Nov. 18, 1931 – Jan. 10, 2021
The family business operated by Frank Leonard Jarmusz Jr. was equal parts family and business.
"I remember road trips with my Dad in a station wagon filled with parts to deliver and meet with customers," said his oldest son, Donald, who would become the third generation to own the Jarmusz company. "Those six-hour road trip talks were full of life lessons and a great opportunity to learn the business."
Mr. Jarmusz died after 10 months in the Wells House hospice unit at Beechwood Continuing Care Center, where he had lived for 20 months.
In August, his wife of 64 years, who had only been able to visit with him through a window since March, sold her home in Williamsville and moved to Asbury Pointe to be closer to him. Three days before he died, his wife was dressed in protective gear and allowed to sit at his bedside and hold his hand.
"It meant everything to her," said their daughter, Maureen Wydysh.
Mr. Jarmusz was the second of four children born to Frank L. Sr. and Clara Lewandowski Jarmusz. Three years before his birth, his parents started Buffalo Washing Machine Repair Co. in their garage at 178 Sweet Ave.
Mr. Jarmusz graduated from Corpus Christi Elementary School in 1946 and St. Francis High School in 1950. He earned a bachelor's degree from Canisius College in 1954, then joined the family business.
He and Louise "Judy" Curtin met at a Canisius Glee Club dance, an encounter their daughter Kathleen Mye said was "love at first sight."
They married on June 9, 1956, in Holy Spirit Roman Catholic Church.
Mr. Jarmusz's favorite part of his work "was meeting with the customers," said Donald Jarmusz. "Dad had a knack for connecting to customers that made the business successful, as well as making numerous lifelong friends."
After their father died in 1967, with his brother Leonard J. Jarmusz, Mr. Jarmusz refocused the company on appliance parts distribution. The company added a second store in 1974, eventually operating eight locations between the Tonawandas and Binghamton. They built a new headquarters on William Street in 1977.
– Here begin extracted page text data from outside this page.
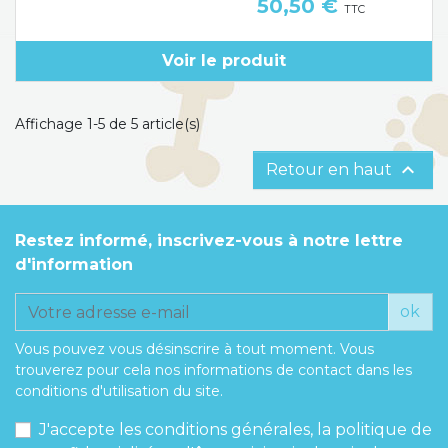
Prix
50,50 €
TTC
Voir le produit
Affichage 1-5 de 5 article(s)

Retour en haut
Restez informé, inscrivez-vous à notre lettre
d'information
ok
Vous pouvez vous désinscrire à tout moment. Vous
trouverez pour cela nos informations de contact dans les
conditions d'utilisation du site.
J'accepte les conditions générales, la politique de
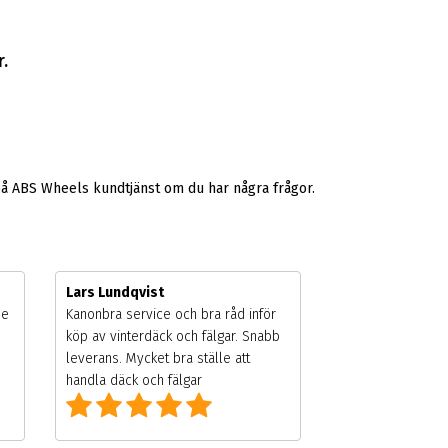
.
på ABS Wheels kundtjänst om du har några frågor.
Lars Lundqvist
de
Kanonbra service och bra råd inför
köp av vinterdäck och fälgar. Snabb
leverans. Mycket bra ställe att
handla däck och fälgar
By 1982, the company was representing 15 major appliance manufacturers and was renamed Appliance Parts Distributors. It merged in 1995 with Wagner Appliance Parts of Allentown, Pa., and with 16 stores in four states, became the largest appliance parts distributor in the Northeast. Three locations in Canada were added, and the company received many excellence awards from General Electric, Maytag and Whirlpool.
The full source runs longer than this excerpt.